■ **Directions**: Keep the pictures out of the copy and print all the entries below exactly.

■ **Records for this task**:
- Opening Delimiter -
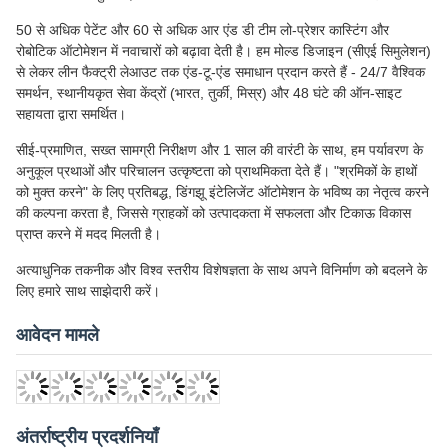
ऑटोमेटिक एलपीडीसी मशीनें, रोबोटिक सेल ग्राइंडिंग/पॉलिशिंग सिस्टम, सीएनसी
पॉलिशिंग उपकरण और टर्नकी उत्पादन लाइनें शामिल हैं, जो वाटर मीटर कास्टिंग, डोर
लॉक, ऑटो पार्ट्स और प्रिसिजन डिबरिंग जैसे उद्योगों की सेवा करती हैं।
30 से अधिक देशों (तुर्की, भारत, मैक्सिको, यूएसए, दक्षिण पूर्व एशिया, आदि) में निर्यात
और कोहलर और Toto जैसे शीर्ष ब्रांडों के साथ साझेदारी के साथ, हम गतिशील दबाव
नियंत्रण और मल्टी-एक्सिस रोबोटिक एल्गोरिदम जैसी मालिकाना प्रौद्योगिकियों के माध्यम
से निर्माताओं को सुरक्षित, हरित और स्मार्ट उत्पादन के साथ सशक्त बनाते हैं।
50 से अधिक पेटेंट और 60 से अधिक आर एंड डी टीम लो-प्रेशर कास्टिंग और
रोबोटिक ऑटोमेशन में नवाचारों को बढ़ावा देती है। हम मोल्ड डिजाइन (सीएई सिमुलेशन)
से लेकर लीन फैक्ट्री लेआउट तक एंड-टू-एंड समाधान प्रदान करते हैं - 24/7 वैश्विक
समर्थन, स्थानीयकृत सेवा केंद्रों (भारत, तुर्की, मिस्र) और 48 घंटे की ऑन-साइट
सहायता द्वारा समर्थित।
सीई-प्रमाणित, सख्त सामग्री निरीक्षण और 1 साल की वारंटी के साथ, हम पर्यावरण के
अनुकूल प्रथाओं और परिचालन उत्कृष्टता को प्राथमिकता देते हैं। "श्रमिकों के हाथों
को मुक्त करने" के लिए प्रतिबद्ध, डिंगझू इंटेलिजेंट ऑटोमेशन के भविष्य का नेतृत्व करने
की कल्पना करता है, जिससे ग्राहकों को उत्पादकता में सफलता और टिकाऊ विकास
प्राप्त करने में मदद मिलती है।
अत्याधुनिक तकनीक और विश्व स्तरीय विशेषज्ञता के साथ अपने विनिर्माण को बदलने के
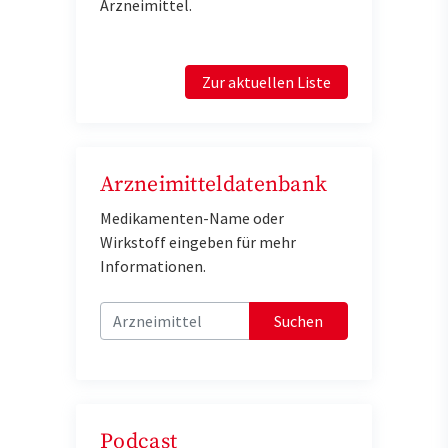
Arzneimittel.
Zur aktuellen Liste
Arzneimitteldatenbank
Medikamenten-Name oder
Wirkstoff eingeben für mehr
Informationen.
Suchen
Podcast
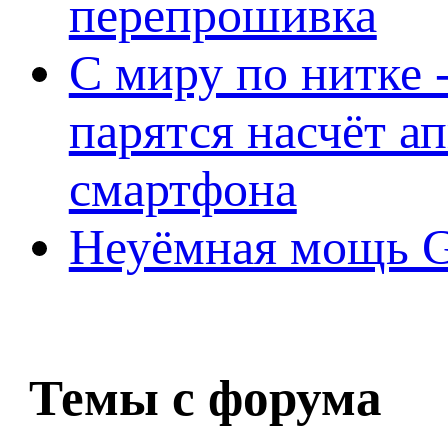
перепрошивка
С миру по нитке -
парятся насчёт а
смартфона
Неуёмная мощь Ge
Темы с форума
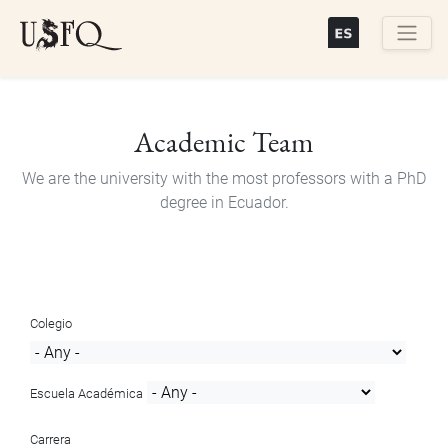
Skip
to
main
Buscar
content
Academic Team
We are the university with the most professors with a PhD
degree in Ecuador.
Colegio
Escuela Académica
Carrera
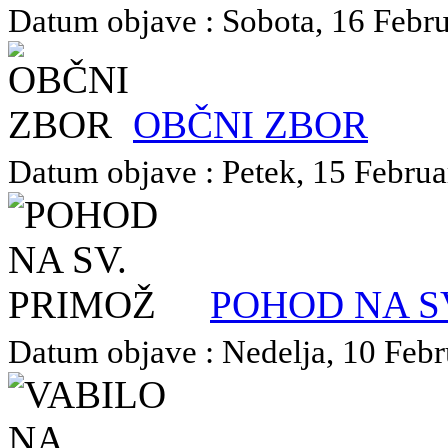
Datum objave : Sobota, 16 Februa
OBČNI ZBOR
Datum objave : Petek, 15 Februar
POHOD NA S
Datum objave : Nedelja, 10 Febru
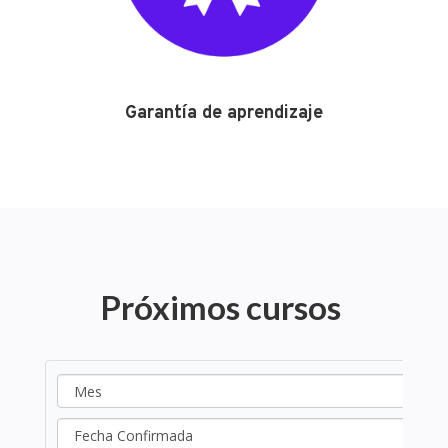
Garantía de aprendizaje
Próximos cursos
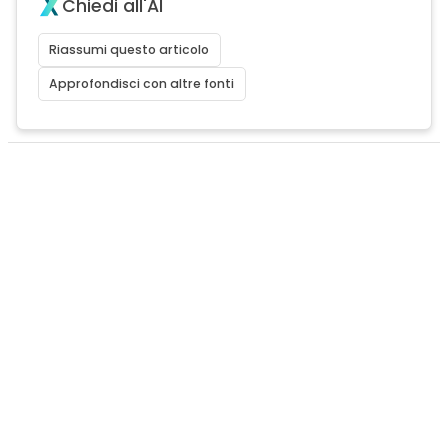
Chiedi all'AI
Riassumi questo articolo
Approfondisci con altre fonti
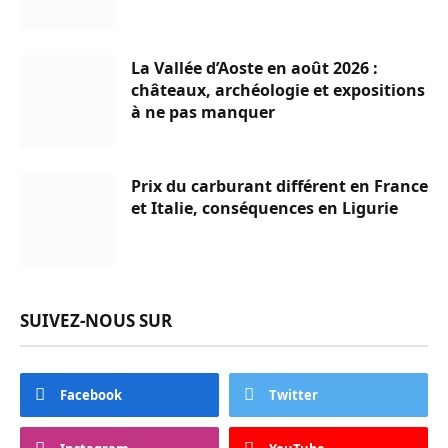
La Vallée d’Aoste en août 2026 :
châteaux, archéologie et expositions
à ne pas manquer
Prix du carburant différent en France
et Italie, conséquences en Ligurie
SUIVEZ-NOUS SUR
Facebook
Twitter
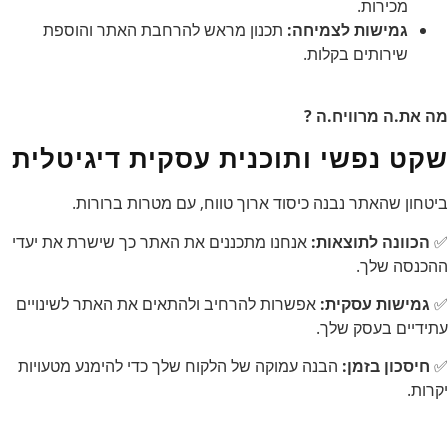
מכירות.
גמישות לצמיחה:
תכנון מראש להרחבת האתר והוספת
שירותים בקלות.
מה את.ה מרוויח.ה ?
שקט נפשי ותוכנית עסקית דיגיטלית
ביטחון שהאתר נבנה כיסוד ארוך טווח, עם מטרות ברורות.
✅
הכוונה לתוצאות:
אנחנו מתכננים את האתר כך שישרת את יעדי
ההכנסה שלך.
✅
גמישות עסקית:
אפשרות להרחיב ולהתאים את האתר לשינויים
עתידיים בעסק שלך.
✅
חיסכון בזמן:
הבנה עמוקה של הלקוח שלך כדי להימנע מטעויות
יקרות.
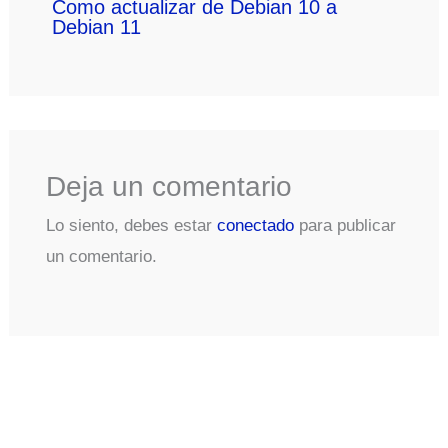
Como actualizar de Debian 10 a
Debian 11
Deja un comentario
Lo siento, debes estar
conectado
para publicar
un comentario.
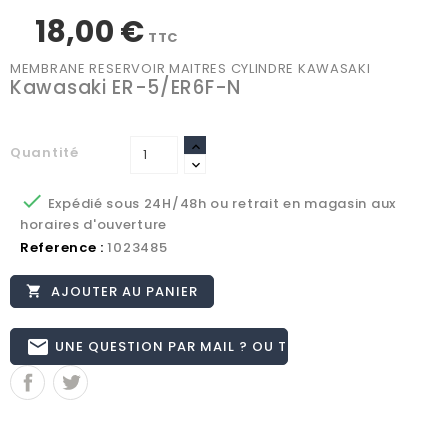
18,00 €
TTC
MEMBRANE RESERVOIR MAITRES CYLINDRE KAWASAKI
Kawasaki ER-5/ER6F-N
Quantité

Expédié sous 24H/48h ou retrait en magasin aux
horaires d'ouverture
Reference :
1023485
AJOUTER AU PANIER

email
UNE QUESTION PAR MAIL ? OU TÉL 02.51.62.16.59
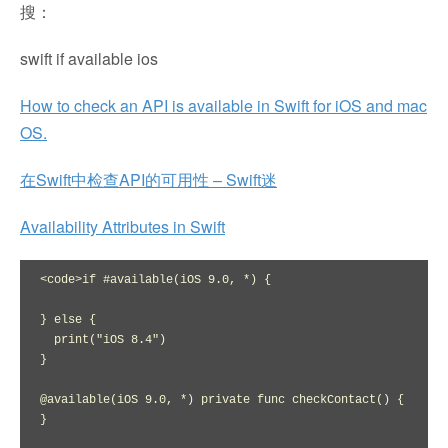
搜：
swift if available ios
How to check an API is available in Swift for iOS and mac
OS.
在Swift中检查API的可用性 – Swift迷
Availability Attributes in Swift
<code>if #available(iOS 9.0, *) {

} else {

  print("iOS 8.4")

}

@available(iOS 9.0, *) private func checkContact() {

}
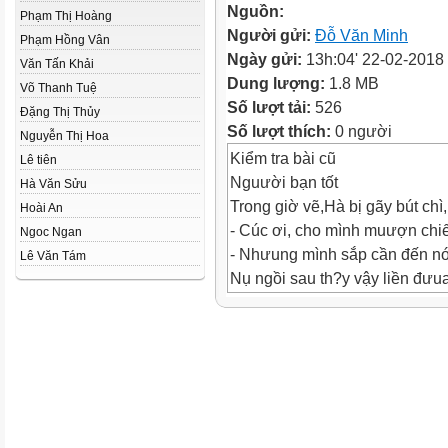
Nguồn:
Phạm Thị Hoàng
Người gửi:
Đỗ Văn Minh
Phạm Hồng Vân
Ngày gửi:
13h:04' 22-02-2018
Văn Tấn Khải
Dung lượng:
1.8 MB
Võ Thanh Tuệ
Số lượt tải:
526
Đặng Thị Thủy
Số lượt thích:
0 người
Nguyễn Thị Hoa
Kiểm tra bài cũ
Lê tiên
Nguười bạn tốt
Hà Văn Sửu
Trong giờ vẽ,Hà bị gãy bút chì
Hoài An
- Cúc ơi, cho mình muượn chiế
Ngoc Ngan
- Nhưung mình sắp cần đến nó.
Lê Văn Tám
Nụ ngồi sau th?y vậy liền đưu
Khi tan học, một bên dây đeo c
mà chẳng đưuợc. Hà th?y vậy l
cặp nằm thật ngay ngắn trên 
cảm ơn Hà.
Luyện đọc tiếng, từ khó:
- liền, sửa lại, nằm, ngưuợng 
Luyện đọc câu:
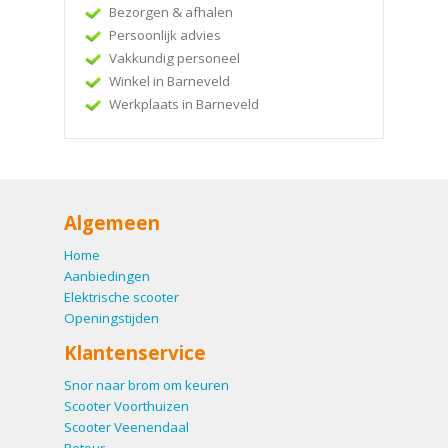
Bezorgen & afhalen
Persoonlijk advies
Vakkundig personeel
Winkel in Barneveld
Werkplaats in Barneveld
Algemeen
Home
Aanbiedingen
Elektrische scooter
Openingstijden
Klantenservice
Snor naar brom om keuren
Scooter Voorthuizen
Scooter Veenendaal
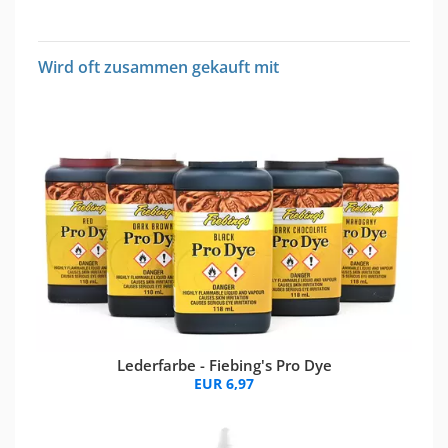
Wird oft zusammen gekauft mit
Lederfarbe - Fiebing's Pro Dye
EUR 6,97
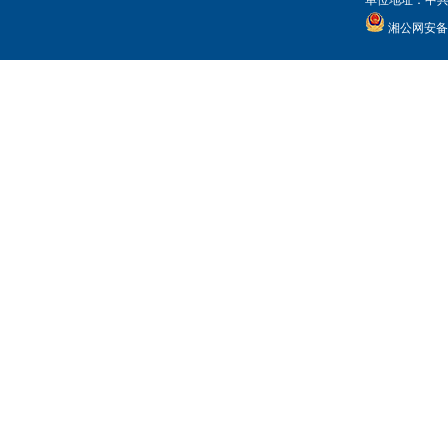
单位地址：中共常
湘公网安备 4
- Closing Delimiter -
■ **Your solution**:
ऑटोमेटिक एलपीडीसी मशीनें, रोबोटिक सेल ग्राइंडिंग/पॉलिशिंग सिस्टम, सीएनसी
पॉलिशिंग उपकरण और टर्नकी उत्पादन लाइनें शामिल हैं, जो वाटर मीटर कास्टिंग, डोर
लॉक, ऑटो पार्ट्स और प्रिसिजन डिबरिंग जैसे उद्योगों की सेवा करती हैं।
30 से अधिक देशों (तुर्की, भारत, मैक्सिको, यूएसए, दक्षिण पूर्व एशिया, आदि) में निर्यात
और कोहलर और Toto जैसे शीर्ष ब्रांडों के साथ साझेदारी के साथ, हम गतिशील दबाव
नियंत्रण और मल्टी-एक्सिस रोबोटिक एल्गोरिदम जैसी मालिकाना प्रौद्योगिकियों के माध्यम
से निर्माताओं को सुरक्षित, हरित और स्मार्ट उत्पादन के साथ सशक्त बनाते हैं।
50 से अधिक पेटेंट और 60 से अधिक आर एंड डी टीम लो-प्रेशर कास्टिंग और
रोबोटिक ऑटोमेशन में नवाचारों को बढ़ावा देती है। हम मोल्ड डिजाइन (सीएई सिमुलेशन)
से लेकर लीन फैक्ट्री लेआउट तक एंड-टू-एंड समाधान प्रदान करते हैं - 24/7 वैश्विक
समर्थन, स्थानीयकृत सेवा केंद्रों (भारत, तुर्की, मिस्र) और 48 घंटे की ऑन-साइट
सहायता द्वारा समर्थित।
सीई-प्रमाणित, सख्त सामग्री निरीक्षण और 1 साल की वारंटी के साथ, हम पर्यावरण के
अनुकूल प्रथाओं और परिचालन उत्कृष्टता को प्राथमिकता देते हैं। "श्रमिकों के हाथों
को मुक्त करने" के लिए प्रतिबद्ध, डिंगझू इंटेलिजेंट ऑटोमेशन के भविष्य का नेतृत्व करने
की कल्पना करता है, जिससे ग्राहकों को उत्पादकता में सफलता और टिकाऊ विकास
प्राप्त करने में मदद मिलती है।
अत्याधुनिक तकनीक और विश्व स्तरीय विशेषज्ञता के साथ अपने विनिर्माण को बदलने के
Arzneimittel.
Zur aktuellen Liste
Arzneimitteldatenbank
Medikamenten-Name oder
Wirkstoff eingeben für mehr
Informationen.
Suchen
Podcast
перепрошивка
С миру по нитке -
парятся насчёт а
смартфона
Неуёмная мощь Ge
Темы с форума
Skip
to
main
Buscar
content
Academic Team
We are the university with the most professors with a PhD
degree in Ecuador.
Colegio
Escuela Académica
Carrera
Datum objave : Sobota, 16 Februa
OBČNI ZBOR
Datum objave : Petek, 15 Februar
POHOD NA S
Datum objave : Nedelja, 10 Febru
Garantía de aprendizaje
Próximos cursos
Chiedi all'AI
Riassumi questo articolo
Approfondisci con altre fonti
La Vallée d’Aoste en août 2026 :
châteaux, archéologie et expositions
à ne pas manquer
Prix du carburant différent en France
et Italie, conséquences en Ligurie
SUIVEZ-NOUS SUR
Facebook
Twitter
מכירות.
גמישות לצמיחה:
תכנון מראש להרחבת האתר והוספת
שירותים בקלות.
מה את.ה מרוויח.ה ?
שקט נפשי ותוכנית עסקית דיגיטלית
ביטחון שהאתר נבנה כיסוד ארוך טווח, עם מטרות ברורות.
✅
הכוונה לתוצאות:
אנחנו מתכננים את האתר כך שישרת את יעדי
ההכנסה שלך.
✅
גמישות עסקית:
אפשרות להרחיב ולהתאים את האתר לשינויים
עתידיים בעסק שלך.
✅
חיסכון בזמן:
הבנה עמוקה של הלקוח שלך כדי להימנע מטעויות
יקרות.
Como actualizar de Debian 10 a
Debian 11
Deja un comentario
Lo siento, debes estar
conectado
para publicar
un comentario.
18,00 €
TTC
MEMBRANE RESERVOIR MAITRES CYLINDRE KAWASAKI
Kawasaki ER-5/ER6F-N
Quantité

Expédié sous 24H/48h ou retrait en magasin aux
horaires d'ouverture
Reference :
1023485
AJOUTER AU PANIER

email
UNE QUESTION PAR MAIL ? OU TÉL 02.51.62.16.59
搜：
swift if available ios
How to check an API is available in Swift for iOS and mac
OS.
在Swift中检查API的可用性 – Swift迷
Availability Attributes in Swift
<code>if #available(iOS 9.0, *) {

} else {

  print("iOS 8.4")

}

@available(iOS 9.0, *) private func checkContact() {

}
Nguồn:
Phạm Thị Hoàng
Người gửi:
Đỗ Văn Minh
Phạm Hồng Vân
Ngày gửi:
13h:04' 22-02-2018
Văn Tấn Khải
Dung lượng:
1.8 MB
Võ Thanh Tuệ
Số lượt tải:
526
Đặng Thị Thủy
Số lượt thích:
0 người
Nguyễn Thị Hoa
Kiểm tra bài cũ
Lê tiên
Nguười bạn tốt
Hà Văn Sửu
Trong giờ vẽ,Hà bị gãy bút chì
Hoài An
- Cúc ơi, cho mình muượn chiế
Ngoc Ngan
- Nhưung mình sắp cần đến nó.
Lê Văn Tám
Nụ ngồi sau th?y vậy liền đưu
Khi tan học, một bên dây đeo c
mà chẳng đưuợc. Hà th?y vậy l
cặp nằm thật ngay ngắn trên 
cảm ơn Hà.
Luyện đọc tiếng, từ khó:
- liền, sửa lại, nằm, ngưuợng 
Luyện đọc câu:
Bezorgen & afhalen
Persoonlijk advies
Vakkundig personeel
Winkel in Barneveld
Werkplaats in Barneveld
Algemeen
Home
Aanbiedingen
Elektrische scooter
Openingstijden
Klantenservice
Snor naar brom om keuren
Scooter Voorthuizen
Scooter Veenendaal
Wird oft zusammen gekauft mit
Lederfarbe - Fiebing's Pro Dye
EUR 6,97
单位地址：中共常
湘公网安备 4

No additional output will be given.